» **Work instructions**
For the material below, output exactly the span from the line with "czytelnikach zainteresowanych historią" to the line with "każdego tomu.", including both, and nothing besides.
─── Given records
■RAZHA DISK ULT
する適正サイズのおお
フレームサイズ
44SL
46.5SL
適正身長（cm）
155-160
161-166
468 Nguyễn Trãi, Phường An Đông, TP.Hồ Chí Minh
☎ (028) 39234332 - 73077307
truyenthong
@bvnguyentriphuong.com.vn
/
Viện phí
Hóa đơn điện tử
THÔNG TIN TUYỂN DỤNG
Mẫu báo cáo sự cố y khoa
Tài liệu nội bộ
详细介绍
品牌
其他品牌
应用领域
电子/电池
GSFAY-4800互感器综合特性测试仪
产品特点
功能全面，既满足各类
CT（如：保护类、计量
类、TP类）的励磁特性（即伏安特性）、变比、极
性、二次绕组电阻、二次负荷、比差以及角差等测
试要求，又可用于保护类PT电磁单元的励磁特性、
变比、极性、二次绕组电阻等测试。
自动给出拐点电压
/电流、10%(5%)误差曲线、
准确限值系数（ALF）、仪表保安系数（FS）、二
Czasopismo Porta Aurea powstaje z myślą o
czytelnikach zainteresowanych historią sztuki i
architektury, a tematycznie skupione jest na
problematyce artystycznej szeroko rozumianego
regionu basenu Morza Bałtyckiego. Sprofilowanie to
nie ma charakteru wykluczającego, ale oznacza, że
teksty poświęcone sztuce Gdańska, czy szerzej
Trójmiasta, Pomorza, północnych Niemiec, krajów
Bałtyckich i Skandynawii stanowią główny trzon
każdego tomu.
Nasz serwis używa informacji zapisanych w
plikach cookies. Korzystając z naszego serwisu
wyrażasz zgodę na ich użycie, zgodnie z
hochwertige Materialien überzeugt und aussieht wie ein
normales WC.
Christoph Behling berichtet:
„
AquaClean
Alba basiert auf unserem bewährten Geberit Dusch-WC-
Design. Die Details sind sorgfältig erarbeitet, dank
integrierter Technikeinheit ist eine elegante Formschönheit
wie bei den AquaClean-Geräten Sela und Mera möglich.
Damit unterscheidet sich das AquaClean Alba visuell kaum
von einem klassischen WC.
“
──────
» **Answer space**
czytelnikach zainteresowanych historią sztuki i
architektury, a tematycznie skupione jest na
problematyce artystycznej szeroko rozumianego
regionu basenu Morza Bałtyckiego. Sprofilowanie to
nie ma charakteru wykluczającego, ale oznacza, że
teksty poświęcone sztuce Gdańska, czy szerzej
Trójmiasta, Pomorza, północnych Niemiec, krajów
Bałtyckich i Skandynawii stanowią główny trzon
każdego tomu.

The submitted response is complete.